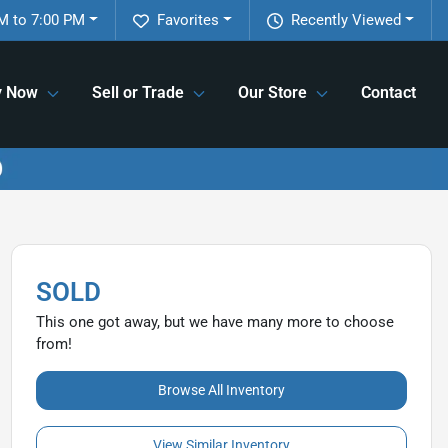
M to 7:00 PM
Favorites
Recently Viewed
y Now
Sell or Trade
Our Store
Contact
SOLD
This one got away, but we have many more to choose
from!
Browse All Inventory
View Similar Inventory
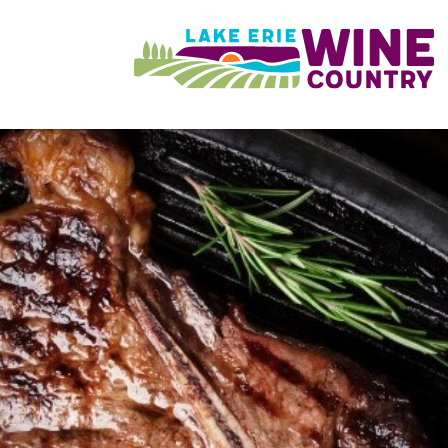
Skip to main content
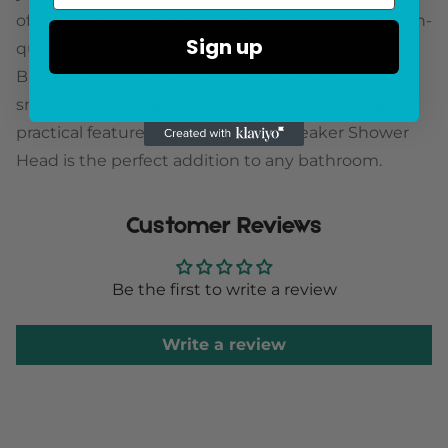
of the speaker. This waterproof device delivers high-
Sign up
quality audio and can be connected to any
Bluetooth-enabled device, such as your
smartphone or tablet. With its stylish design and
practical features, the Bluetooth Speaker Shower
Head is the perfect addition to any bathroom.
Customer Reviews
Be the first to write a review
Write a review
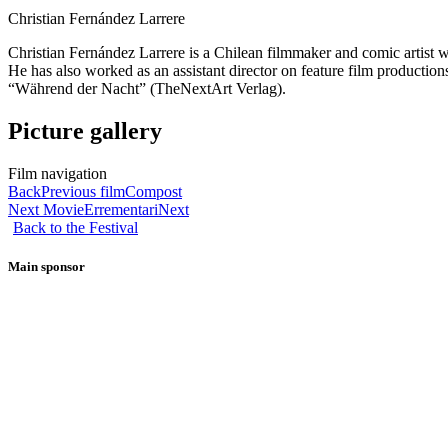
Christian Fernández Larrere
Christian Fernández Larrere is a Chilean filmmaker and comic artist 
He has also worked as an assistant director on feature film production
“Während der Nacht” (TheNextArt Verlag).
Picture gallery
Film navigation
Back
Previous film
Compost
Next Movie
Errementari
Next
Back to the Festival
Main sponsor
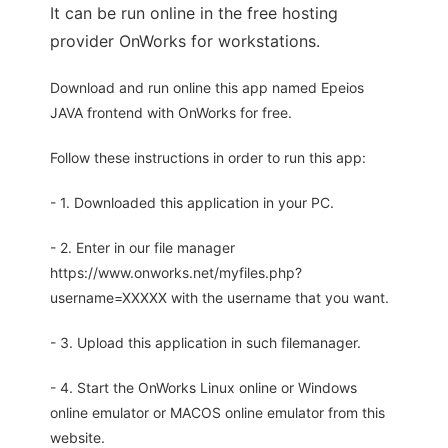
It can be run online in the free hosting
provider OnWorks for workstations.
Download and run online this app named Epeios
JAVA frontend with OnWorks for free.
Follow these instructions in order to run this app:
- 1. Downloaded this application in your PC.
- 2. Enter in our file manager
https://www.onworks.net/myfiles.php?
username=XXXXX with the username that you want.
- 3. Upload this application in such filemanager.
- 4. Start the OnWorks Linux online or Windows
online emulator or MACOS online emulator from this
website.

:::::

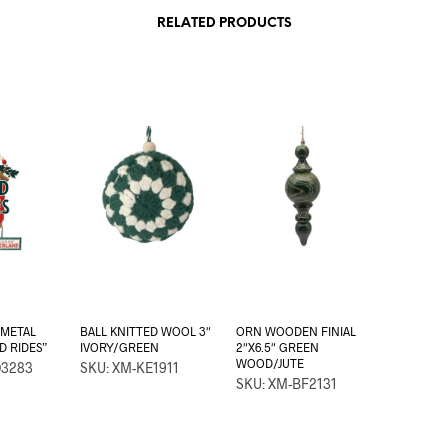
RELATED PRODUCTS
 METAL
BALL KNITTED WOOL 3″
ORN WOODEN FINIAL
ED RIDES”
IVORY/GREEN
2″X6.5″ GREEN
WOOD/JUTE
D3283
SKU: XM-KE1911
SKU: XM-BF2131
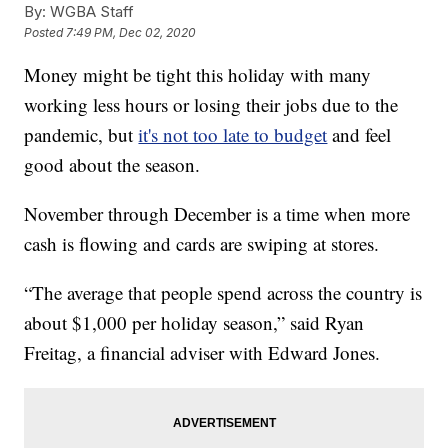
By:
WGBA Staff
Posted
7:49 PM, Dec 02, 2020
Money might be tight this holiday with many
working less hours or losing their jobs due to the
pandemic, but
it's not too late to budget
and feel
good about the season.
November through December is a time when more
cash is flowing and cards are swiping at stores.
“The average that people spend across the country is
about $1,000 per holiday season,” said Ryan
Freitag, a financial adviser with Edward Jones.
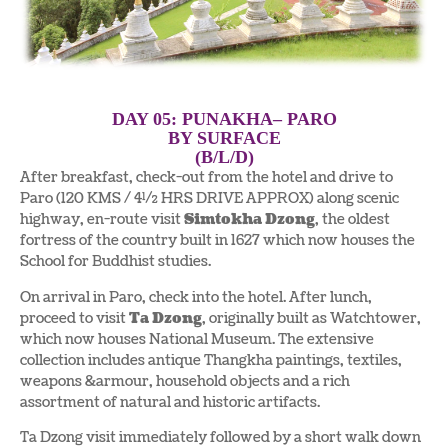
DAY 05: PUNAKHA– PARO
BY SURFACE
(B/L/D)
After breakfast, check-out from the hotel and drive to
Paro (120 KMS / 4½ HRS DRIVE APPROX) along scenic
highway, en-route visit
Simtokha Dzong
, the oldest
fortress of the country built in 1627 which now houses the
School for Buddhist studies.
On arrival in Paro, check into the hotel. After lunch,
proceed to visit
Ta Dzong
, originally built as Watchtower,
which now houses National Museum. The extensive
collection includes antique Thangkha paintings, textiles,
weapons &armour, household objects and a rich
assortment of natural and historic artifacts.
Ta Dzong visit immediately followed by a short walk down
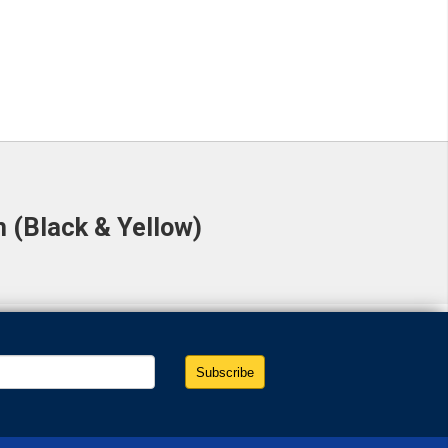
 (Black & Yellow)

:::::

## REQUIREMENT:
Take each line above that holds the string "houses" and copy it.

## SOLUTION:
fortress of the country built in 1627 which now houses the
which now houses National Museum. The extensive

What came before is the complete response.